Detailed technical explanation

How to think about this question

This question should be treated as a scenario, not a definition check. Identify the problem, the constraint and the best action. Then compare each option against those facts.

KKey Concepts to Remember

  • Read the scenario before looking for a memorised answer.
  • Find the constraint that changes the correct option.
  • Eliminate answers that are true in general but not in this case.
  • Use explanations to understand the rule behind the answer.

TExam Day Tips

  • Underline the problem statement mentally.
  • Watch for words such as best, first, most likely and least administrative effort.
  • Review why wrong options are wrong, not only why the correct option is correct.

Key takeaway

Answer the scenario, not the keyword: identify the specific constraint before choosing the most familiar-sounding option.

Real-world example

How this comes up in practice

A practitioner preparing for the VCP-DCV exam encounters this exact type of scenario on the job. The correct answer here is not the most general option — it is the best answer for the specific constraint described. Answer the scenario, not the keyword: identify the specific constraint before choosing the most familiar-sounding option. Real exam questions reward reading the full scenario before eliminating options, because the constraint defines which answer fits.

What to study next

Got this wrong? Here's your next step.

Identify which VCP-DCV exam domain this question belongs to, then review the specific concept being tested. Practise related questions in that domain and focus on understanding why each wrong answer is tempting — not just why the correct answer is right.

Related practice questions

Related VCP-DCV practice-question pages

Use these pages to review the topic behind this question. This is how one missed question becomes focused revision.

Practice this exam

Start a free VCP-DCV practice session

Short sessions build daily habit. Longer sessions build exam-day stamina.
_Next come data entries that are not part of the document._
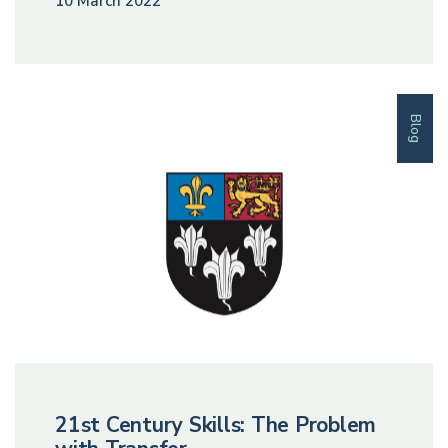
10 March 2022
Blog
21st Century Skills: The Problem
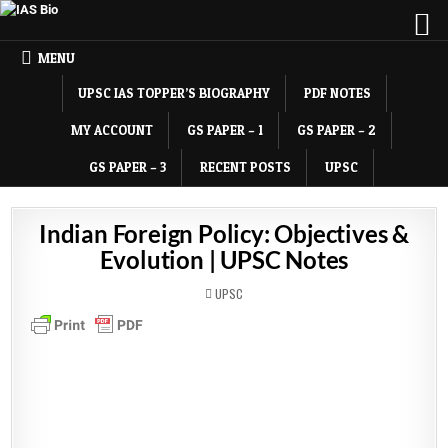
MENU
UPSC IAS TOPPER’S BIOGRAPHY
PDF NOTES
MY ACCOUNT
GS PAPER – 1
GS PAPER – 2
GS PAPER – 3
RECENT POSTS
UPSC
Indian Foreign Policy: Objectives &
Evolution | UPSC Notes
POSTED
UPSC
IN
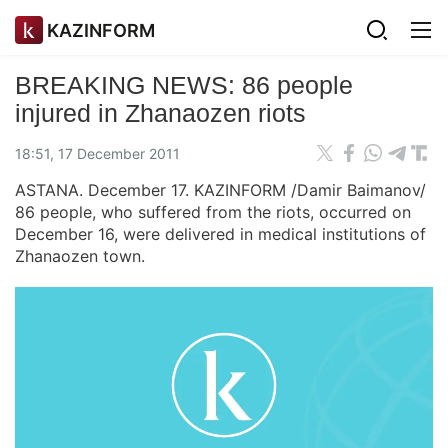
KAZINFORM
BREAKING NEWS: 86 people
injured in Zhanaozen riots
18:51, 17 December 2011
ASTANA. December 17. KAZINFORM /Damir Baimanov/
86 people, who suffered from the riots, occurred on
December 16, were delivered in medical institutions of
Zhanaozen town.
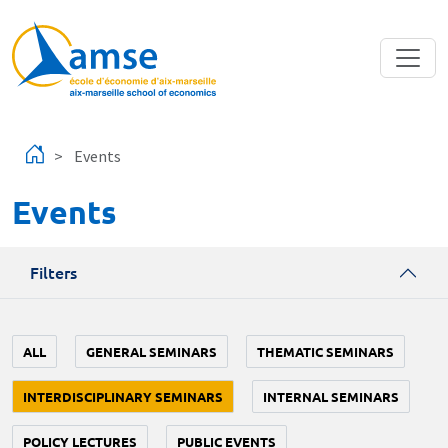
Skip to main content
Events
Events
Filters
ALL
GENERAL SEMINARS
THEMATIC SEMINARS
INTERDISCIPLINARY SEMINARS
INTERNAL SEMINARS
POLICY LECTURES
PUBLIC EVENTS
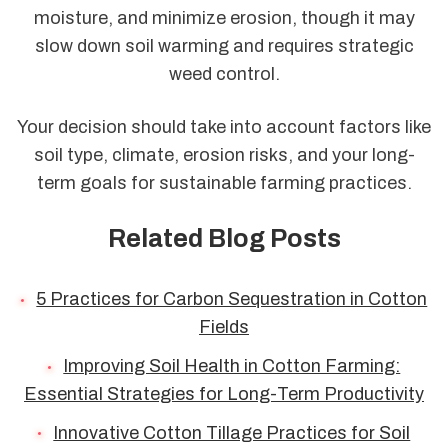
moisture, and minimize erosion, though it may
slow down soil warming and requires strategic
weed control.
Your decision should take into account factors like
soil type, climate, erosion risks, and your long-
term goals for sustainable farming practices.
Related Blog Posts
5 Practices for Carbon Sequestration in Cotton
Fields
Improving Soil Health in Cotton Farming:
Essential Strategies for Long-Term Productivity
Innovative Cotton Tillage Practices for Soil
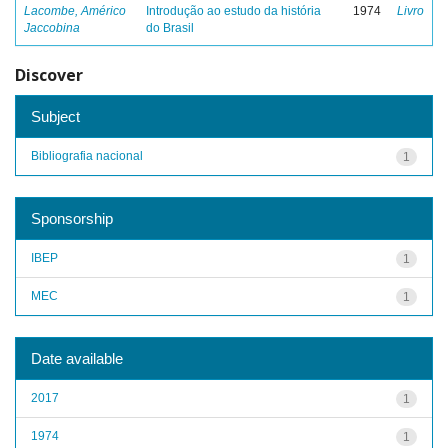
Lacombe, Américo
Introdução ao estudo da história
1974
Livro
Jaccobina
do Brasil
Discover
Subject
Bibliografia nacional
1
Sponsorship
IBEP
1
MEC
1
Date available
2017
1
1974
1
Try a timed session to simulate real conditions.

FAQ

Questions learners often ask

What does this VCP-DCV question test?

vSphere Security — This question tests vSphere Security — Read the scenario before looking for a memorised answer..

What is the correct answer to this question?
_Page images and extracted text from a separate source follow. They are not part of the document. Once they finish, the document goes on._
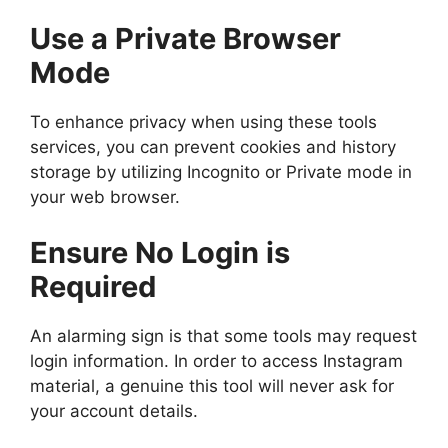
Use a Private Browser
Mode
To enhance privacy when using these tools
services, you can prevent cookies and history
storage by utilizing Incognito or Private mode in
your web browser.
Ensure No Login is
Required
An alarming sign is that some tools may request
login information. In order to access Instagram
material, a genuine this tool will never ask for
your account details.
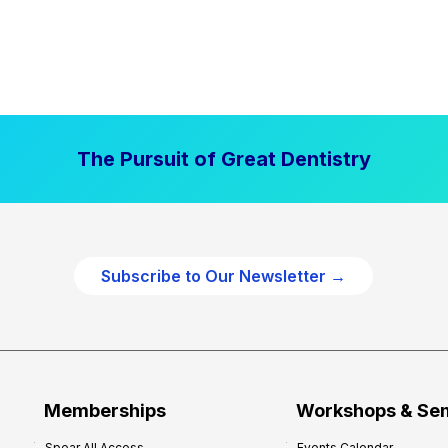
The Pursuit of Great Dentistry
Subscribe to Our Newsletter →
Memberships
Workshops & Se
Spear All Access
Events Calendar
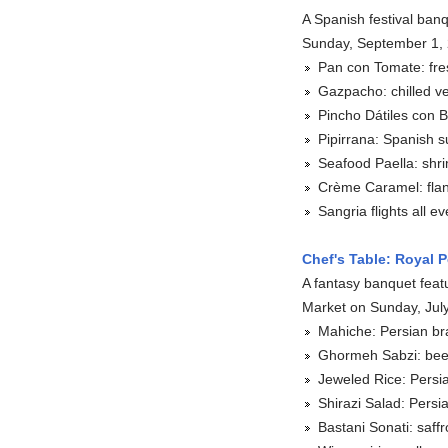
A Spanish festival banq
Sunday, September 1,
Pan con Tomate: fre
Gazpacho: chilled v
Pincho Dátiles con 
Pipirrana: Spanish 
Seafood Paella: shri
Crème Caramel: flan 
Sangria flights all e
Chef's Table: Royal P
A fantasy banquet featu
Market on Sunday, Jul
Mahiche: Persian br
Ghormeh Sabzi: beef
Jeweled Rice: Persian
Shirazi Salad: Pers
Bastani Sonati: saff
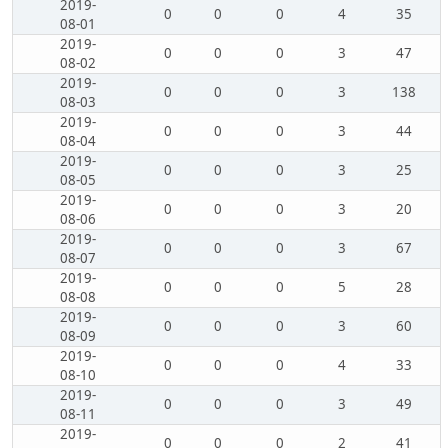
2019-
0
0
0
4
35
08-01
2019-
0
0
0
3
47
08-02
2019-
0
0
0
3
138
08-03
2019-
0
0
0
3
44
08-04
2019-
0
0
0
3
25
08-05
2019-
0
0
0
3
20
08-06
2019-
0
0
0
3
67
08-07
2019-
0
0
0
5
28
08-08
2019-
0
0
0
3
60
08-09
2019-
0
0
0
4
33
08-10
2019-
0
0
0
3
49
08-11
2019-
0
0
0
2
41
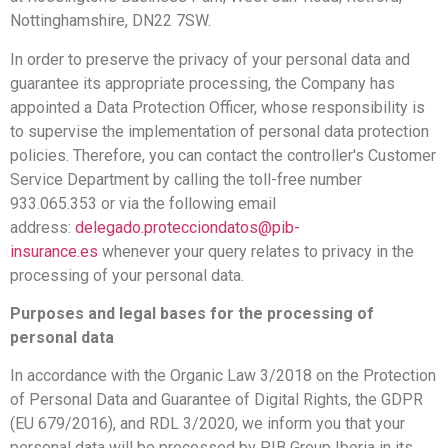
Nottinghamshire, DN22 7SW.
In order to preserve the privacy of your personal data and
guarantee its appropriate processing, the Company has
appointed a Data Protection Officer, whose responsibility is
to supervise the implementation of personal data protection
policies. Therefore, you can contact the controller's Customer
Service Department by calling the toll-free number
933.065.353 or via the following email
address:
delegado.protecciondatos@pib-
insurance.es
whenever your query relates to privacy in the
processing of your personal data.
Purposes and legal bases for the processing of
personal data
In accordance with the Organic Law 3/2018 on the Protection
of Personal Data and Guarantee of Digital Rights, the GDPR
(EU 679/2016), and RDL 3/2020, we inform you that your
personal data will be processed by PIB Group Iberia in its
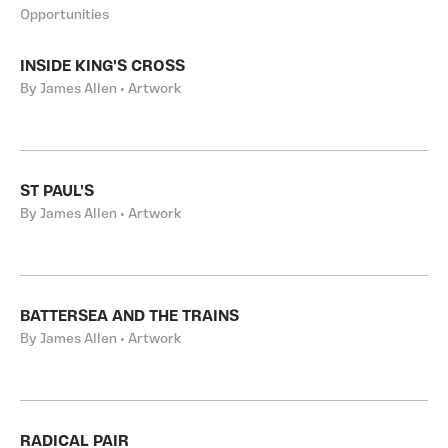
Opportunities
INSIDE KING'S CROSS
By James Allen • Artwork
ST PAUL'S
By James Allen • Artwork
BATTERSEA AND THE TRAINS
By James Allen • Artwork
RADICAL PAIR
The correct answer is: vSphere Enterprise Plus license. — Options A, C, and D are correct. Option A: vSAN encryption requires a KMS (KMIP) to manage keys. Option C: The ESXi hosts must have TPM 2.0 for hardware root of trust. Option D: vSAN encryption requires Enterprise Plus license (or equivalent such as VCF). Option B is incorrect because vSAN encryption does not require Intel SGX. Option E is incorrect because vSAN encryption is supported with all-flash or hybrid configurations; it does not require all-flash.

What should I do if I get this VCP-DCV question wrong?

Identify which VCP-DCV exam domain this question belongs to, then review the specific concept being tested. Practise related questions in that domain and focus on understanding why each wrong answer is tempting — not just why the correct answer is right.

What is the key concept behind this question?

Read the scenario before looking for a memorised answer.

About these practice questions

Courseiva creates original exam-style practice questions with explanations and wrong-answer analysis. It does not publish real exam questions, exam dumps, or protected exam content. Learn why practice questions differ from exam dumps →

How Courseiva writes practice questions · Editorial policy

Last reviewed: Jun 24, 2026

Question Discussion

Share a tip, memory trick, or ask about the reasoning behind this question. Do not post real exam questions, leaked content, braindumps, or copyrighted exam material. Comments are moderated and may be removed without notice.

Loading comments…

Sign in to join the discussion.

This VCP-DCV practice question is part of Courseiva's free VMware certification practice question bank. Courseiva provides original exam-style practice questions with explanations, topic-based practice, mock exams, readiness tracking, and study analytics to help learners prepare for the VCP-DCV exam.